1. Profiles of G protein activation have been assessed using a [35S]-GTPγS binding/immunoprecipitation strategy in Chinese hamster ovary cells expressing either M1, M2, M3 or M4 muscarinic acetylcholine (mACh) receptor subtypes, where expression levels of M1 and M3, or M2 and M4 receptors were approximately equal. 2. Maximal [35S]-GTPγS binding to Gq/11α stimulated by M1/M3 receptors, or Gi1-3α stimulated by M2/M4 receptors occurred within approximately 2 min of agonist addition. The increases in Gq/11α-[35S]-GTPγS binding after M1 and M3 receptor stimulation differed substantially, with M1 receptors causing a 2-3 fold greater increase in [35S]-GTPγS binding and requiring 5 fold lower concentrations of methacholine to stimulate a half-maximal response. 3. Comparison of M2 and M4 receptor-mediated Gi1-3α-[35S]-GTPγS binding also revealed differences, with M2 receptors causing a greater increase in Gi1-3α activation and requiring 10 fold lower concentrations of methacholine to stimulate a half-maximal response. 4. Comparison of methacholine- and pilocarpine-mediated effects revealed that the latter partial agonist is more effective in activating Gi3α compared to Gi1/2α for both M2 and M4 receptors.

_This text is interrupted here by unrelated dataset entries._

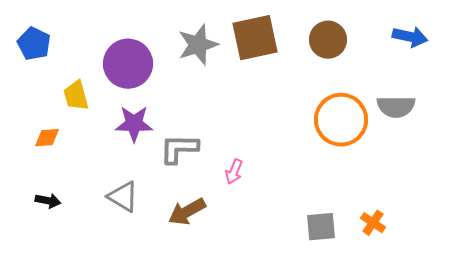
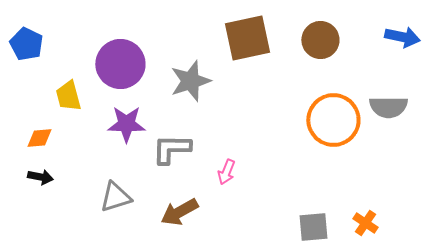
gray star: (198, 45) -> (190, 81), moved
gray triangle: (123, 197) -> (115, 197), turned -48
black arrow: (48, 201) -> (40, 177), moved

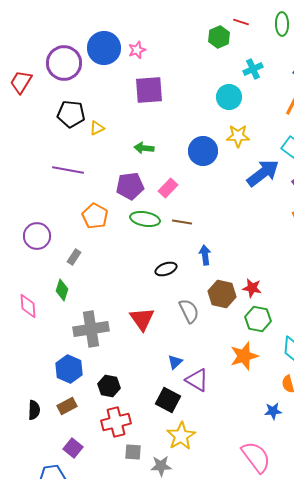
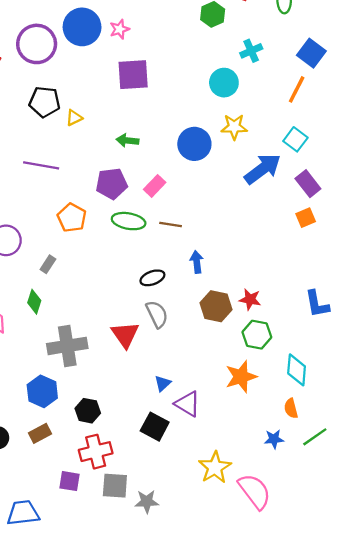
gray semicircle: (189, 311) -> (157, 314), moved
yellow star: (181, 436) -> (215, 467), moved
purple square: (73, 448) -> (70, 481), moved, turned -30
gray square: (133, 452) -> (115, 486), size x1.4

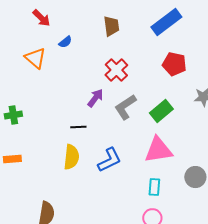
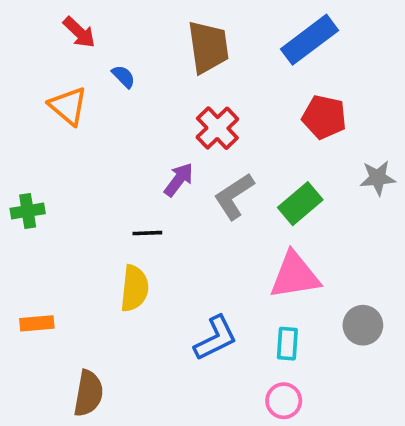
brown trapezoid: (111, 26) -> (208, 47), size x1.4
blue semicircle: (65, 42) -> (123, 77), turned -96
orange rectangle: (12, 159) -> (37, 323), moved
blue L-shape: (109, 160) -> (216, 338), moved

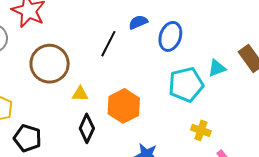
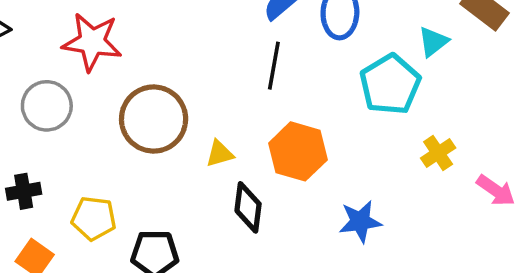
black line: (108, 44) -> (274, 66), moved
yellow cross: (201, 130) -> (438, 153), turned -36

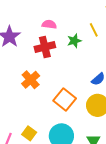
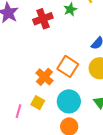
orange cross: (31, 80) -> (44, 77), moved

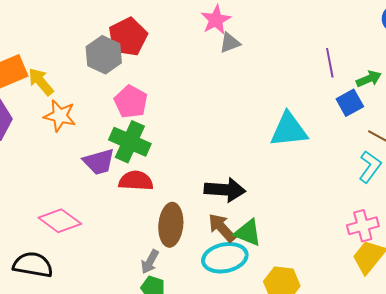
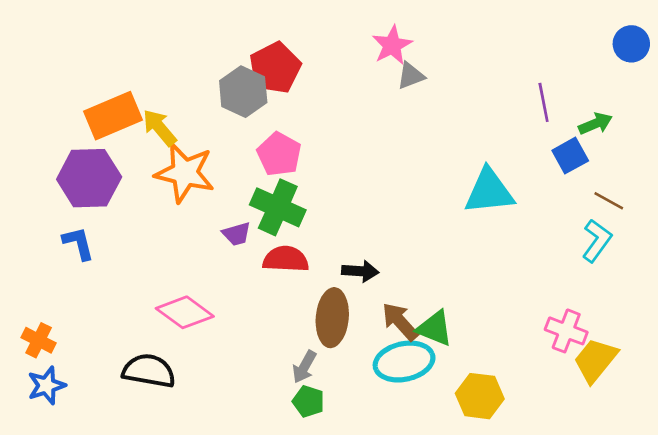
orange star: (60, 116) -> (185, 173), size x1.4
purple trapezoid: (99, 162) -> (237, 234), size x0.7
black arrow: (225, 190) -> (360, 271), moved, size x0.7
pink cross: (363, 226) -> (566, 331), moved, turned 36

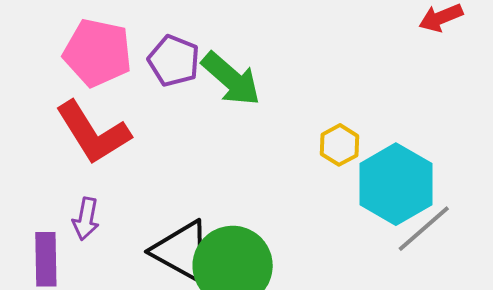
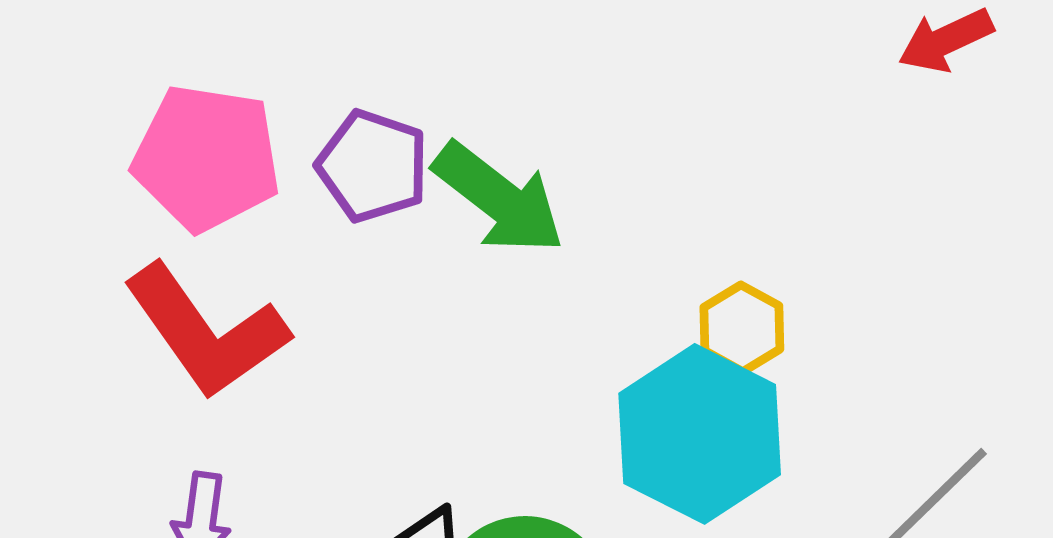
cyan hexagon: (396, 184) -> (700, 434), moved

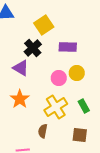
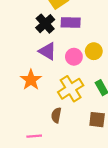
purple rectangle: (68, 47) -> (71, 23), moved
purple triangle: (21, 68) -> (47, 51), moved

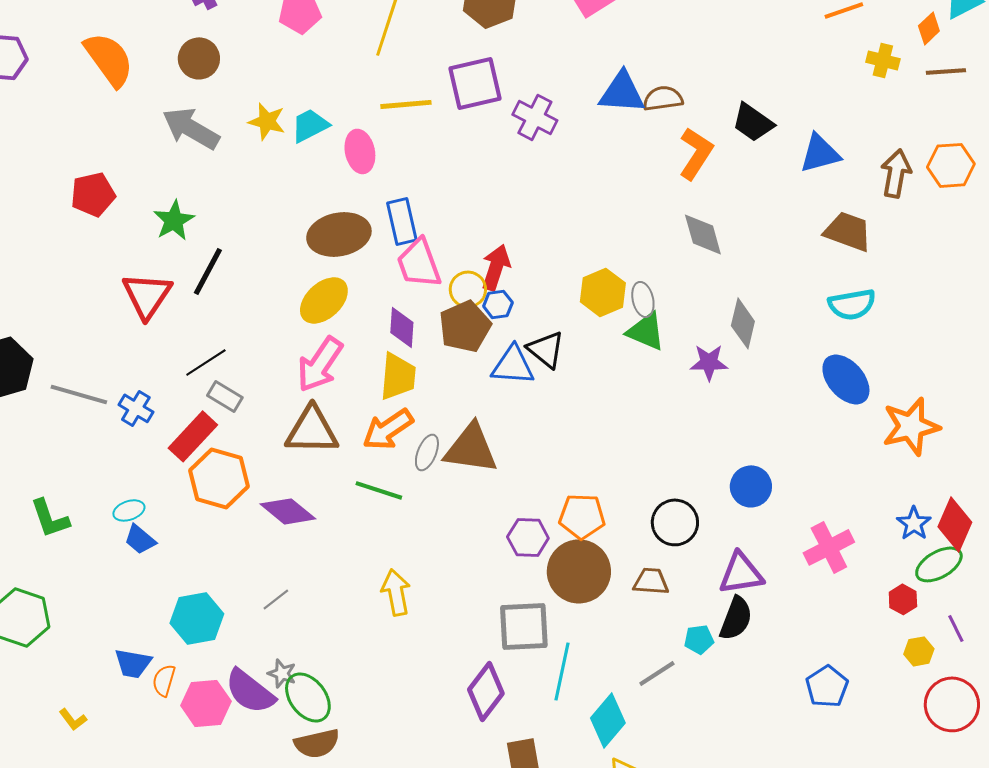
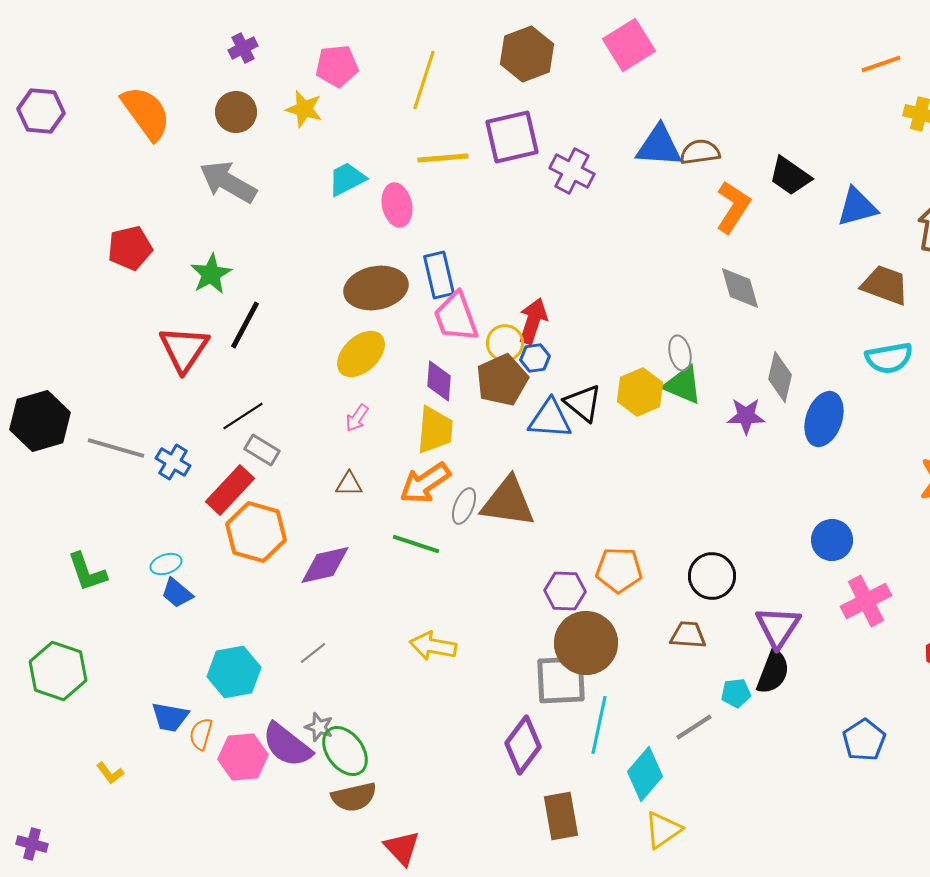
yellow star: (267, 121) -> (304, 109), moved
yellow hexagon: (603, 292) -> (640, 392), moved
pink arrow: (320, 364) -> (357, 418), size x0.5
blue ellipse: (846, 379) -> (824, 419), moved, turned 60
brown triangle: (312, 430) -> (349, 484), size x0.5
blue circle: (751, 486) -> (832, 540), moved
purple diamond: (288, 511) -> (325, 565), turned -52
brown circle: (579, 571) -> (586, 643), moved
purple triangle: (741, 573) -> (778, 627), turned -48
yellow arrow: (396, 592) -> (433, 646), turned -69

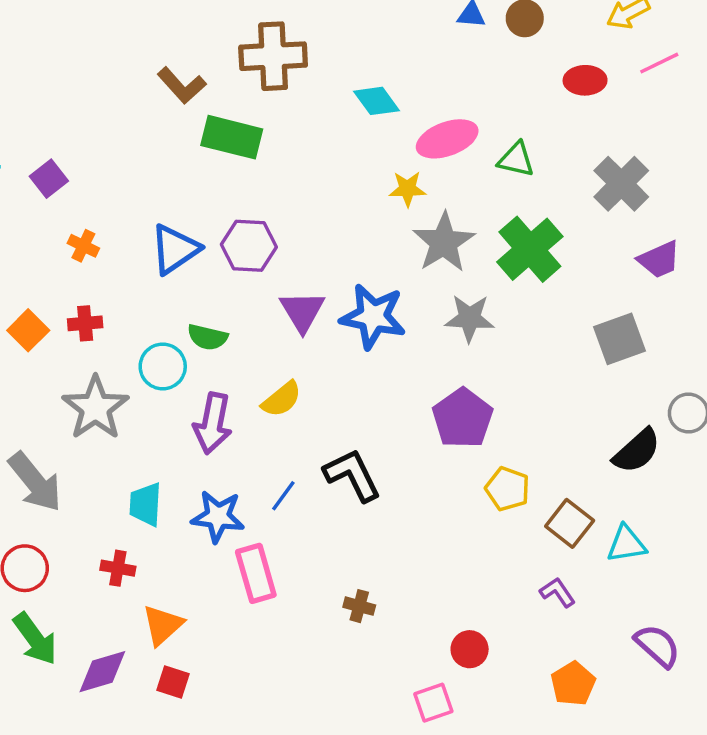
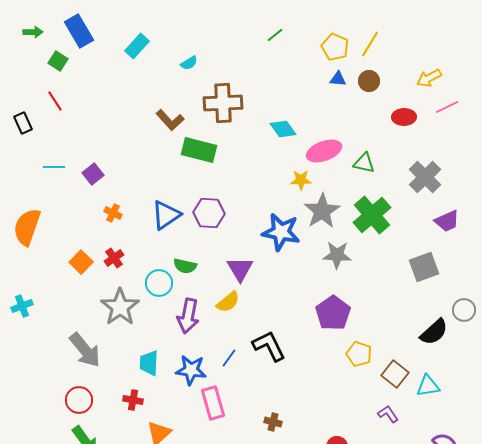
purple triangle: (302, 311) -> (240, 269), moved
blue star: (373, 316) -> (281, 232), moved
red cross: (85, 323) -> (114, 258), turned -30

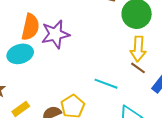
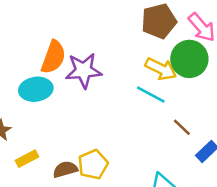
yellow arrow: (138, 49) -> (161, 69), moved, turned -75
cyan line: (106, 84) -> (151, 94), moved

More marked agonist/partial agonist differences were observed with respect to M1M3-mediated stimulations of Gq/11α- and Gi1-3α-[35S]-GTPγS binding. Whereas coupling to these Gα subclasses decreased proportionately for M1 receptor stimulation by these agonists, pilocarpine possesses a greater intrinsic activity at M3 receptors for Giα versus Gq/11α activation. 5. These data demonstrate that mACh receptor subtype and the nature of the agonist used govern the repertoire of G proteins activated. They also provide insights into how the diversity of coupling can be pharmacologically exploited, and provide a basis for a better understanding of how multiple receptor subtypes can be differentially regulated.